▸ **Exercise goal**
From the listing below, copy every line with the word "Diese".

===============

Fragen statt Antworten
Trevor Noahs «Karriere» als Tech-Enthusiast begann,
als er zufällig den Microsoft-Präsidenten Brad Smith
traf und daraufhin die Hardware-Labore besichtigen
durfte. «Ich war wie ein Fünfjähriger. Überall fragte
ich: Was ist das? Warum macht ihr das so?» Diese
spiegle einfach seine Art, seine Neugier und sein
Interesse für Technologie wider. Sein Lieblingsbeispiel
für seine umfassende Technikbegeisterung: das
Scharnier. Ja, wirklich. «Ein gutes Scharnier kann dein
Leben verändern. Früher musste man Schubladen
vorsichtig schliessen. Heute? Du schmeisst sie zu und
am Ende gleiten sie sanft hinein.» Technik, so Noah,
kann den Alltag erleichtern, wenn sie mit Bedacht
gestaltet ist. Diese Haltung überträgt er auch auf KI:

===============

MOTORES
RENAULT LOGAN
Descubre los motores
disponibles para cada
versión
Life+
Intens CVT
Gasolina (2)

===============

▸ **Task solution**
ich: Was ist das? Warum macht ihr das so?» Diese
gestaltet ist. Diese Haltung überträgt er auch auf KI:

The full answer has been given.